Judging from a number of recent publications, the long-running debate over the origins of iron smelting in sub-Saharan Africa has been resolved… in favor of those advocating independent invention. For Gérard Quéchon, the French archeologist to whom we owe very early dates for iron metallurgy from the Termit Massif in Niger, “indisputably, in the present state of knowledge, the hypothesis of an autochthonous invention is convincing.” According to Eric Huysecom, a Belgian-born archeologist, “[o]ur present knowledge allows us … to envisage one or several independent centres of metal innovation in sub-Saharan Africa.”
Hamady Bocoum, a Senegalese archeologist, asserts that “more and more numerous datings are pushing back the beginning of iron production in Africa to at least the middle of the second millennium BC, which would make it one of the world's oldest metallurgies.” He thinks that “in the present state of knowledge, the debate [over diffusion vs. independent invention] is closed for want of conclusive proof accrediting any of the proposed transmission channels [from the north].” The American archeologist Peter R. Schmidt tells us “the hypothesis for independent invention is currently the most viable among the multitude of diffusionist hypotheses.”
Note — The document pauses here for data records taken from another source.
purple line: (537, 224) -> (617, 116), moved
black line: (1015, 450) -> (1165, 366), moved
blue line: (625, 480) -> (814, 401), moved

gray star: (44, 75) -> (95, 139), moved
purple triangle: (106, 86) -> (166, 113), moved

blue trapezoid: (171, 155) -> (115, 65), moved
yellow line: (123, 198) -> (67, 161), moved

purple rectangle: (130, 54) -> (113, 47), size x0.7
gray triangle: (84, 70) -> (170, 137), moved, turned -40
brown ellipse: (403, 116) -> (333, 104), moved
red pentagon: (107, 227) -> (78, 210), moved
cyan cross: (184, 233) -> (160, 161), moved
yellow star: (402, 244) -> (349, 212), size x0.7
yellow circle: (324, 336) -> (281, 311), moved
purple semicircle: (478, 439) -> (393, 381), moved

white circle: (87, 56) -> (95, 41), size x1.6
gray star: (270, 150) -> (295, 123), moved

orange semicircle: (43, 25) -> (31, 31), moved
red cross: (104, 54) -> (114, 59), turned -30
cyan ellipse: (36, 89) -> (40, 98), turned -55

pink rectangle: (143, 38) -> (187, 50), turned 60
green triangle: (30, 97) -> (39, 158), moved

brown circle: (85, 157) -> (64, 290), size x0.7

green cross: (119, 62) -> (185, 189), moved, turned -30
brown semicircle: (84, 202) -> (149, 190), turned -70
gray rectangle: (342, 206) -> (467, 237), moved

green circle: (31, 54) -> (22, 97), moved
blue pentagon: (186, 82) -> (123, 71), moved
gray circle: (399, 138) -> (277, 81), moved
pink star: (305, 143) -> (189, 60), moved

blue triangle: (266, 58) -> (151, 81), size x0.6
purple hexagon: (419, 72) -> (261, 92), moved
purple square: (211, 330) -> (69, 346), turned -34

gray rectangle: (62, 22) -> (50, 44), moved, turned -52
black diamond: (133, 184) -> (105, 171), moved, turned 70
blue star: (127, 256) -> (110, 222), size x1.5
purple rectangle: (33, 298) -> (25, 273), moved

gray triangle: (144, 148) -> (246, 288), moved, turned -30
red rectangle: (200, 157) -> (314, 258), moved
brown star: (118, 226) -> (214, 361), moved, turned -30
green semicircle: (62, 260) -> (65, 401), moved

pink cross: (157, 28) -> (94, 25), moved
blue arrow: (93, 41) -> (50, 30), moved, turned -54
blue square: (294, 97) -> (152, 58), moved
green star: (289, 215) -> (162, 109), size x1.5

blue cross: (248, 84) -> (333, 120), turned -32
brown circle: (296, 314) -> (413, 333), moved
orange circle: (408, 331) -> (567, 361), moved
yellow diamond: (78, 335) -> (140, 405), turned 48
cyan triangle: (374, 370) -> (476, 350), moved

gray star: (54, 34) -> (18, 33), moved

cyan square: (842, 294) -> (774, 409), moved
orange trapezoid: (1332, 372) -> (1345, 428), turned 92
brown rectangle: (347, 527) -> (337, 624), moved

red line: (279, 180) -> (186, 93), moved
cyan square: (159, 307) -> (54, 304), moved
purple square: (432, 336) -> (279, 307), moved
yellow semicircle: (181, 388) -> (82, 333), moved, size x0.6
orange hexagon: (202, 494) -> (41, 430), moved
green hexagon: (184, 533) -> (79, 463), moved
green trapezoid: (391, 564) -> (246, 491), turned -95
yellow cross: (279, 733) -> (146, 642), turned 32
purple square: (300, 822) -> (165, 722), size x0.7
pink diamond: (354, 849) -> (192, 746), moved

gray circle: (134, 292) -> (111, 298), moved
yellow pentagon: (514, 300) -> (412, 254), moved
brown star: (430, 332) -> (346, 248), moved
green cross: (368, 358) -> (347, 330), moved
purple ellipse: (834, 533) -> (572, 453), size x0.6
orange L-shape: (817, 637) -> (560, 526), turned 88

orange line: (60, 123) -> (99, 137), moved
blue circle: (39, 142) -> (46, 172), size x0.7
Africanists other than archeologists are in agreement. For Basil Davidson, the foremost popularizer of African history, “African metallurgical skills [were] locally invented and locally developed.” The American linguist Christopher Ehret says
Africa south of the Sahara, it now seems, was home to a separate and independent invention of iron metallurgy … To sum up the available evidence, iron technology across much of sub-Saharan Africa has an African origin dating to before 1000 BCE.